Мне не терпелось увидеть его личико. Интересно, какие у него глазки? Какие волосики? Какое тельце? Я надеялась, что мы с ним будем похожи как две капли воды. Пускай родится с моими чертами, и тогда она не захочет отнимать его у меня, потому что люди, увидев их вместе, обязательно скажут: „Надо же, да это вылитая ваша подружка Анни!“
Я предлагала ей разные имена для младенца, и она на все соглашалась. Это, мол, ей безразлично, она хочет ребенка, а не имя. Мне очень не понравилось, каким тоном это было сказано. Я еле удержалась, чтобы не напомнить: вы хотите не просто ребенка, а МОЕГО ребенка! Я ведь могла бы взять назад свое обещание, но знала, что она никогда не согласится. Зато теперь я без всякого стеснения заказывала ей краски и все нужное для живописи, чувствуя себя с ней на равных.

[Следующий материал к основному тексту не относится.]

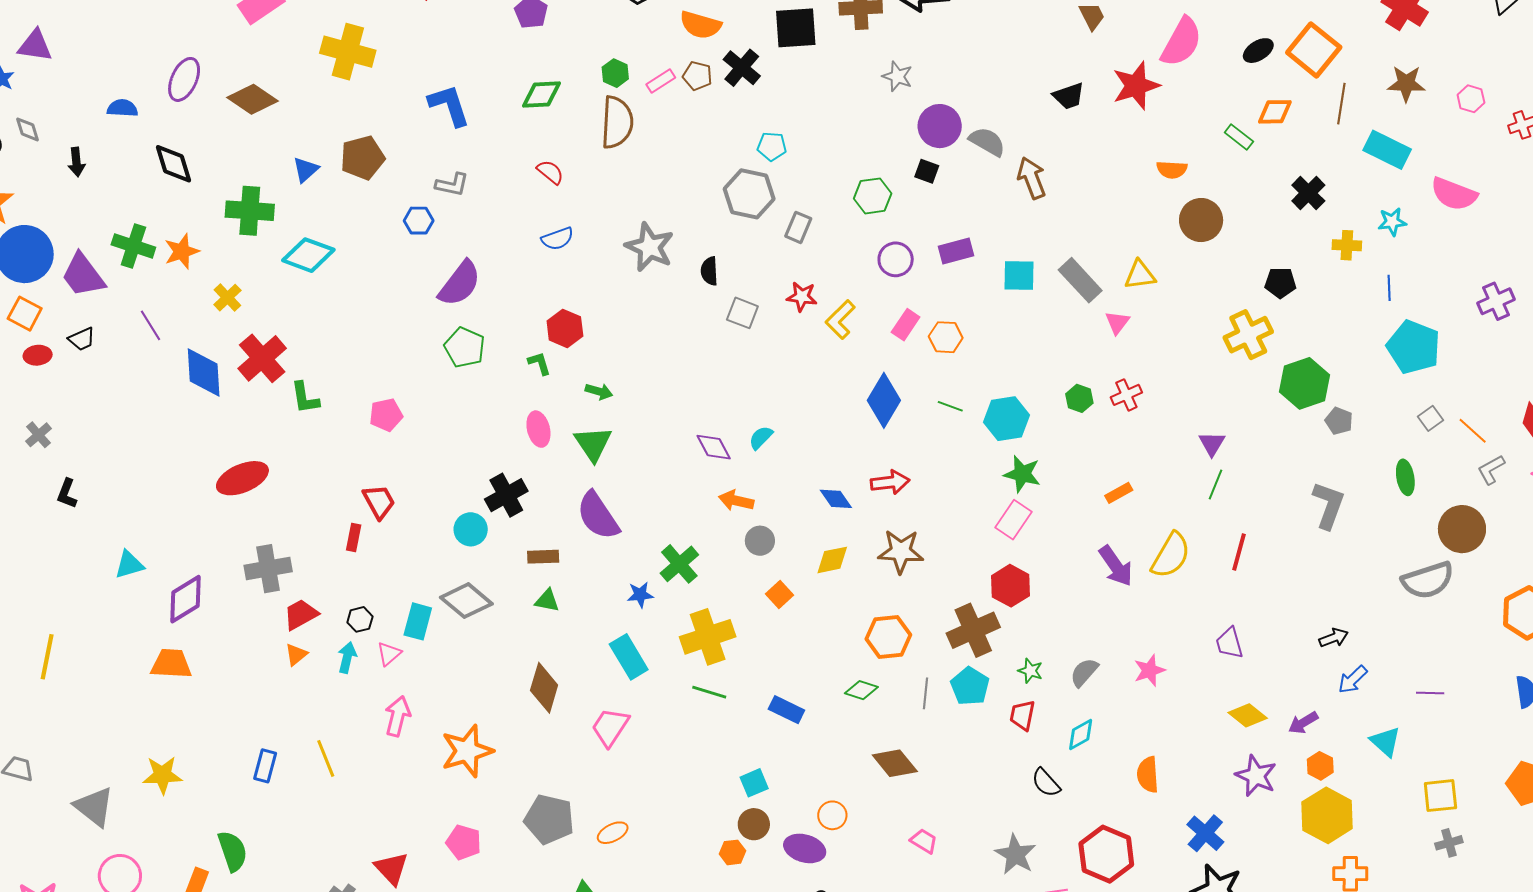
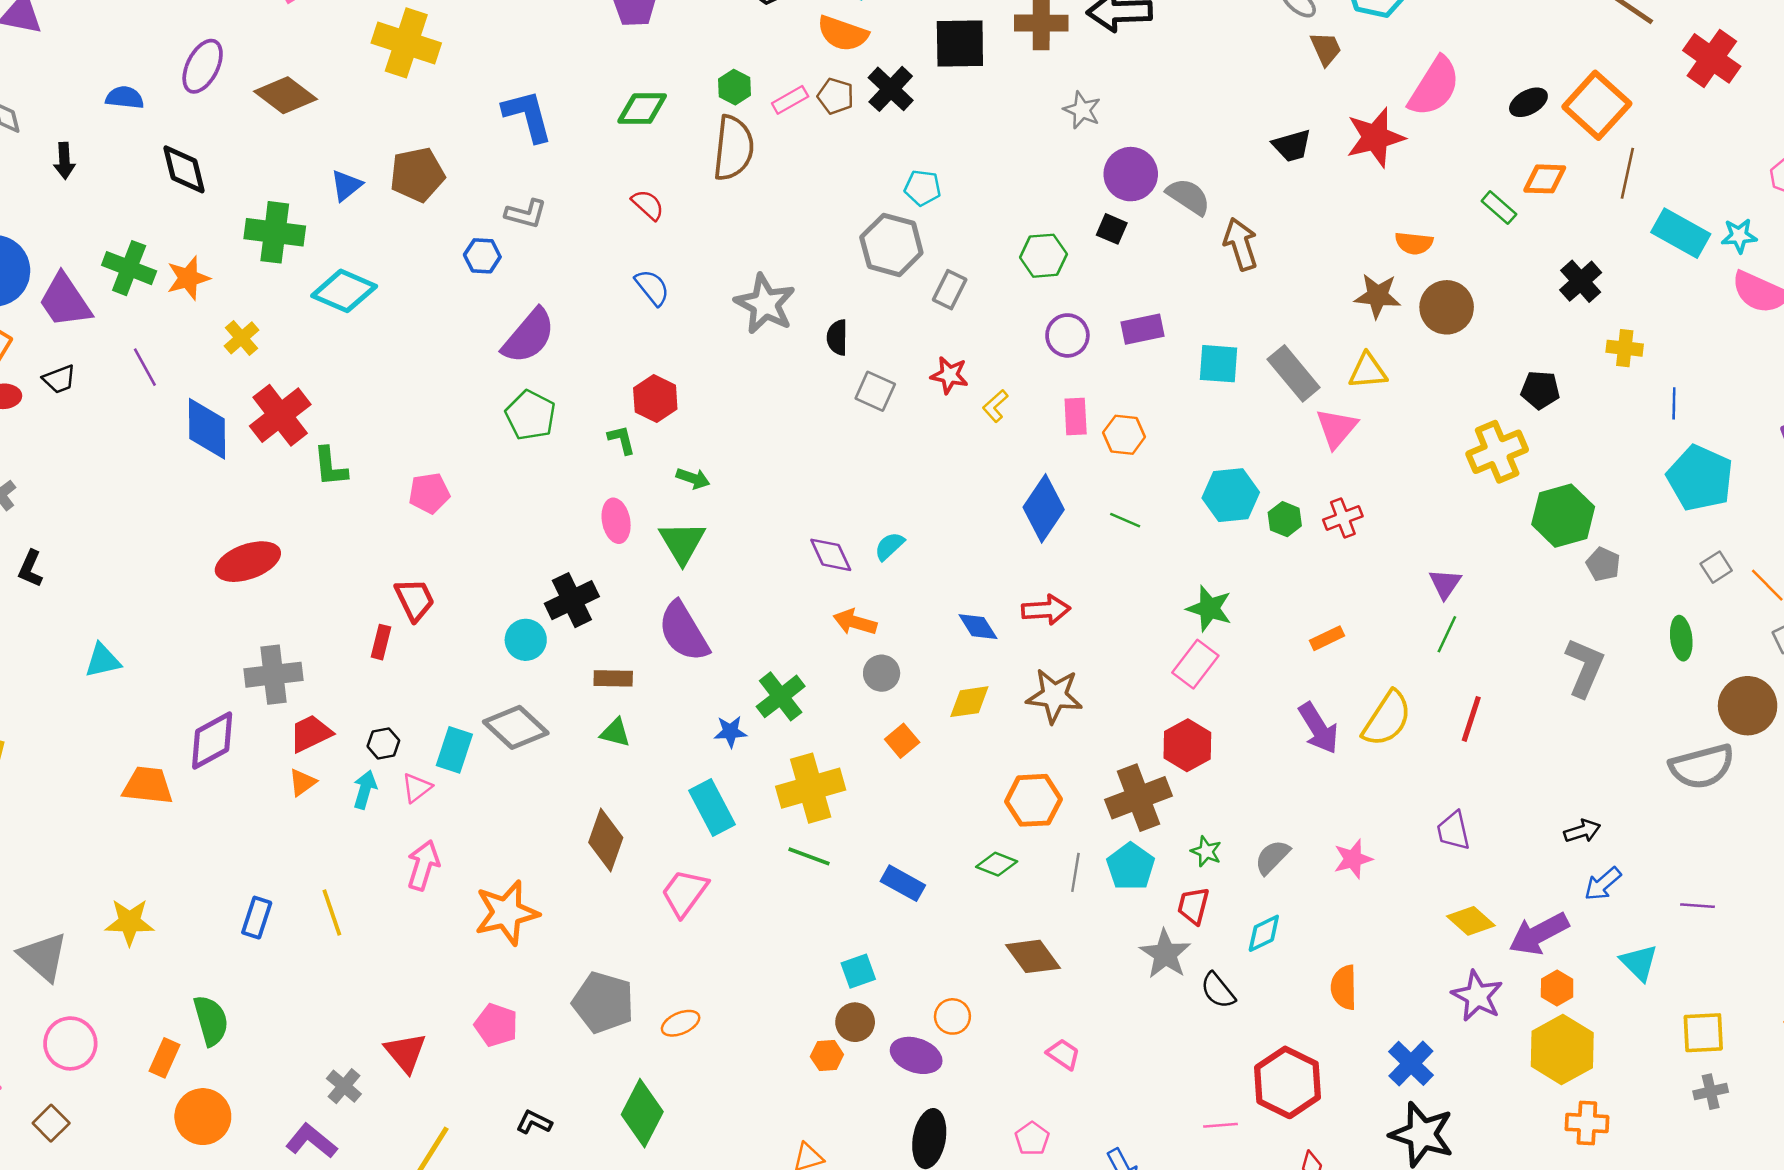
brown star: (1406, 84) -> (1378, 296), moved
cyan star: (1392, 222) -> (1739, 236), moved
blue semicircle: (557, 239) -> (652, 287), turned -112
yellow L-shape: (840, 320) -> (995, 406), size x0.7
pink triangle: (1117, 322) -> (1337, 428), size x1.4
pink rectangle: (906, 325) -> (1076, 417), turned -40
cyan hexagon: (1006, 419) -> (1231, 495), moved
purple diamond: (186, 599) -> (212, 740), moved
purple arrow: (1303, 723) -> (1539, 934), size x1.6
gray star: (1015, 855) -> (1165, 954), moved

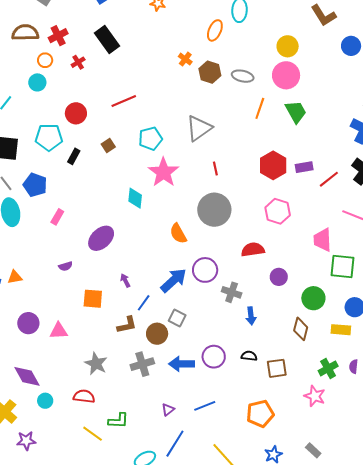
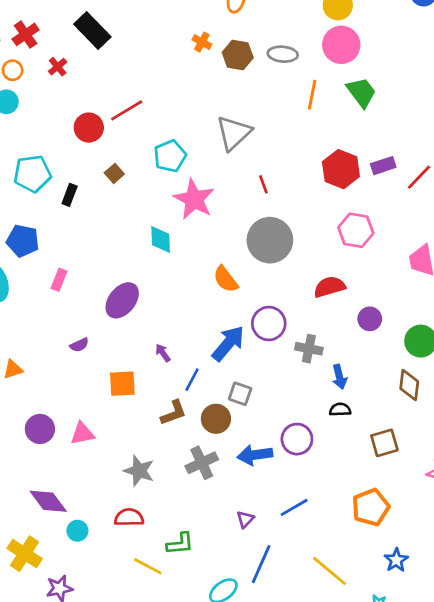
red circle: (76, 113) -> (89, 128), moved
black semicircle: (249, 356) -> (340, 410), moved

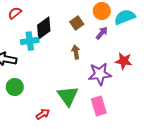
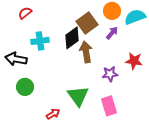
brown square: (77, 23) -> (87, 23), size x1.5
black diamond: (44, 28) -> (72, 38), moved
brown arrow: (76, 52) -> (86, 52), size x1.5
purple star: (100, 74) -> (110, 74), size x0.7

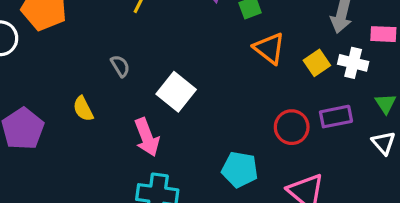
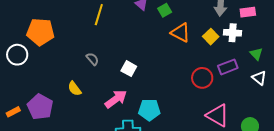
white square: (176, 92) -> (129, 69), size x0.7
pink arrow: (147, 137) -> (116, 99), turned -95
cyan pentagon: (240, 170) -> (149, 110), moved

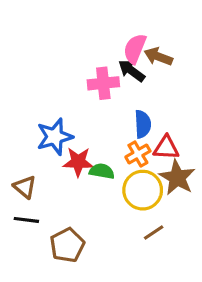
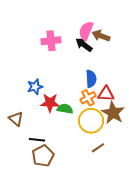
pink cross: (103, 83) -> (51, 41), moved
blue star: (55, 137) -> (35, 87), size x0.7
black line: (26, 220) -> (37, 140), moved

Я уповала на то, что ей скоро надоест выполнять мои требования и она выставит меня за дверь. Как же мне не терпелось сбежать отсюда! Я была готова родить прямо на улице. Но что потом? Позор. Мать-одиночка. Отверженная. Слишком часто при мне рассказывали подобные истории, и я знала, что ждет такую женщину. Будь мои родители моложе, они могли бы объявить ребенка своим. И я была бы не первой, кто числился бы „сестрой“ своего же ребенка. „Она небось довольна, эта Анни, — ведь как переживала, бедняжка, что у нее нет ни братьев, ни сестер!“ — судачили бы в деревне.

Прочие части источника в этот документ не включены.